Restoration of Omea

Publication date: 2024-07-16

TL; DR

Omea is an "Integrated Information Environment", similar to modern apps like Obsidian but developed in Windows Forms and .NET Framework back in 2004. It was open-sourced by JetBrains in 2008, and so I took the sources, dust them off a bit, and uploaded to GitHub. It now builds and works in modern environment (only Windows so far), though a lot of old modules are still defunct.

Scroll to the bottom of this post to see a screenshot of how it looks on Windows 11.

Early History

Back in early 2000s, JetBrains decided to invest into development of Omea, "The Integrated Information Environment". That was a different time, when most of the software and even approaches to sorting through the information weren't yet invented or widespread, so it's possible to see how it was a logical decision.

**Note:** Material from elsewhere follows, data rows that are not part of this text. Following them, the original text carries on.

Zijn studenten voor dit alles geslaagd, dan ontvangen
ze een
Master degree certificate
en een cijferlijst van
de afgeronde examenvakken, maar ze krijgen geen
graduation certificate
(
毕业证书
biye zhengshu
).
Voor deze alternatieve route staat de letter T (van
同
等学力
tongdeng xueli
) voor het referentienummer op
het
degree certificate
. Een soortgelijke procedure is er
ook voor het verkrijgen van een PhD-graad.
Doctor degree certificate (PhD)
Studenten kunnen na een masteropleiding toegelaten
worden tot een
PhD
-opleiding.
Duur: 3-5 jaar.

At 2004-10-04, they released Omea Reader, the RSS reader application (remember when RSS was a hot topic?), and later that year, at 2004-12-15, Omea Pro followed.

It is kinda hard to find the real history now after all these years, but my understanding (based on the Omea Pro announcement post and following Omea 2.1 changelog, available as a part of the source drop) is that Omea Pro was a paid product, and Omea Reader was (or eventually become) a free one.

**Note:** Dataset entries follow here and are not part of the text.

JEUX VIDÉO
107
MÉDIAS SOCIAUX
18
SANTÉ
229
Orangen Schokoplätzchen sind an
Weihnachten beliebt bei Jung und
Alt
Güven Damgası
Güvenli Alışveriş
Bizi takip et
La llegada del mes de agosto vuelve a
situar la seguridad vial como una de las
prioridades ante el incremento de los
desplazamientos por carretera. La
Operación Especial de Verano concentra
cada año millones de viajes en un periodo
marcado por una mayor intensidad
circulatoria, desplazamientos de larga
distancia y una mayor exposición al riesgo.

Let's talk about Omea Pro first. The general idea, as I see it, was to just create a central place to organize and search through every piece of information you own: your email, various office document formats on your desktop, RSS feeds, random notes (including fragments from web pages you could save for future reference), and above that — message history from instant messenger apps.

The general app structure really reminds me of modern organizer apps such as Obsidian and Roam Research, but maybe with more focus on importing data from sources like IM apps and email.

And Omea Reader is essentially just a trimmed-down version of Omea Pro, with all the plugins except the RSS one removed (similar to how modern versions of IntelliJ IDEA Community and Ultimate are connected). You could upgrade from Omea Reader to Omea Pro and use the same database and all that, but extend its functionality with all what's available in the Pro version.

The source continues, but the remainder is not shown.